> **Excerpted records**:
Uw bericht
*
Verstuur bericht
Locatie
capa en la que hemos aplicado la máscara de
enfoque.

==

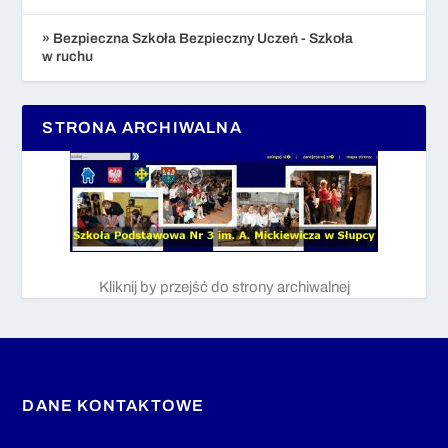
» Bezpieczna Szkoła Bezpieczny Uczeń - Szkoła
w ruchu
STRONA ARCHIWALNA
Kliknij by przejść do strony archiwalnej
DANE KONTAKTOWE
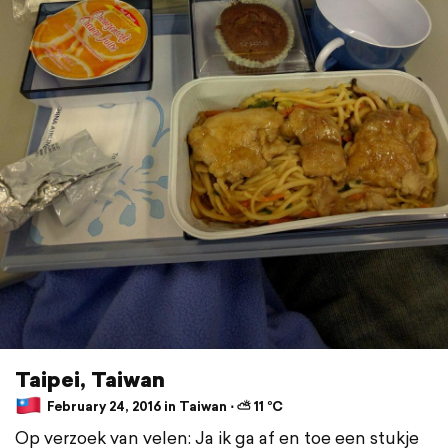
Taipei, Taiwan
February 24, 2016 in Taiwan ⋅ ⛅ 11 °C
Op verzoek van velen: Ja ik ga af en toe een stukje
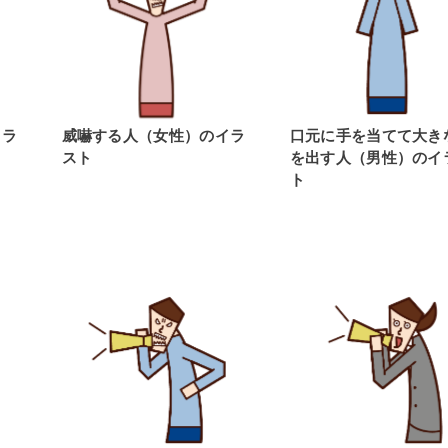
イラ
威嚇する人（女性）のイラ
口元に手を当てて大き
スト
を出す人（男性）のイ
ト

==

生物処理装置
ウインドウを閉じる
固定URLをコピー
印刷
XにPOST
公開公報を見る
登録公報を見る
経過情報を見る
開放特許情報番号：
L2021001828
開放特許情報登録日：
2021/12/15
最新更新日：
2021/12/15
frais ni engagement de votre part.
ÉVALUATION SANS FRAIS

> **Instructions to follow**: Go through the records above and, whenever a line includes the word "Taiwan", copy it.

> **Finished exercise**:
Taipei, Taiwan
February 24, 2016 in Taiwan ⋅ ⛅ 11 °C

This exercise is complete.